Two others worth understanding:
- DAP (Delivered at Place): Seller delivers to the buyer's named destination, unloaded. Buyer pays import duties.
- DDP (Delivered Duty Paid): Maximum seller obligation — seller delivers to buyer's premises, paying all duties and taxes. Rarely used for Indian SME exports due to complexity of managing import customs at destination.
EXW (Ex Works): The Minimum Obligation
What EXW Means
Under EXW, your obligation as the seller is simply to make the goods available at your factory, warehouse, or specified premises. The buyer is responsible for:
- Collecting the goods from your premises
- All export customs formalities and costs (Shipping Bill, CHA fees, port handling)
- Loading onto the truck at your factory
- Inland transport to the port
- Ocean freight
- Insurance
- Import customs at destination
- Inland delivery at destination
EXW Worked Example
Scenario: You manufacture cotton T-shirts in Tiruppur. Production cost: ₹350/piece. You want a 15% margin.
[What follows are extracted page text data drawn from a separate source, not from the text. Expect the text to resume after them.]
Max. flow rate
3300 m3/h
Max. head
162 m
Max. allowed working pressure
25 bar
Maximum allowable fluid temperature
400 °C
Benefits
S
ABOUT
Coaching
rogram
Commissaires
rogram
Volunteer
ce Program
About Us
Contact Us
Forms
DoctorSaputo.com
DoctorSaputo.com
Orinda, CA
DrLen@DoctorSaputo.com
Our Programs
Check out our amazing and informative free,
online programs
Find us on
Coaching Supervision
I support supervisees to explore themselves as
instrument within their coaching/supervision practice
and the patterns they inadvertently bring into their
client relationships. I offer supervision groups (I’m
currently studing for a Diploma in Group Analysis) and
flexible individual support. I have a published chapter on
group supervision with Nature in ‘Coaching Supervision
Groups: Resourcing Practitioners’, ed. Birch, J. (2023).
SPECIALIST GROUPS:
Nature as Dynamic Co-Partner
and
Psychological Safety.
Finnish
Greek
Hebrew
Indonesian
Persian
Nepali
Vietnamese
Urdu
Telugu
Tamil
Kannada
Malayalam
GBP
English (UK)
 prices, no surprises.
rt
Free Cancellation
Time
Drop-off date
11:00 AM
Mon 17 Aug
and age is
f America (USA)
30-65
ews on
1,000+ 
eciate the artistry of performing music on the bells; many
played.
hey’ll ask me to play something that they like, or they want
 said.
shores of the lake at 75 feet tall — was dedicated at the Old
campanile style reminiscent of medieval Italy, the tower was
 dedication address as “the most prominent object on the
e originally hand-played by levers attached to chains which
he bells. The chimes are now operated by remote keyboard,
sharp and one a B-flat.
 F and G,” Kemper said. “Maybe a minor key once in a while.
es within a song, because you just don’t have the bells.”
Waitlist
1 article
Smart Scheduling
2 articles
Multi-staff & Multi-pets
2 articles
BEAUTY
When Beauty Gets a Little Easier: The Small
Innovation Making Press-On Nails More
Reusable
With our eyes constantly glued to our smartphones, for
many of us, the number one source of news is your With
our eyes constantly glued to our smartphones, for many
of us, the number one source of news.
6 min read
Buyer is in Los Angeles.
EXW price calculation:
- Production cost: ₹350/piece
- Packaging (export carton): ₹15/piece
- EXW cost: ₹365/piece
- Target selling price (15% margin): ₹365 ÷ 0.85 = ₹430/piece
- Convert to USD at ₹83/USD: USD 5.18/piece EXW Tiruppur
The buyer then arranges and pays for all transport and export/import costs.
When EXW Works — and When It Does Not
EXW works when:
- The buyer is an experienced importer with established logistics in India — they have their own freight forwarder and CHA and prefer to control logistics
- You genuinely cannot manage export logistics (very small exporter, first shipment)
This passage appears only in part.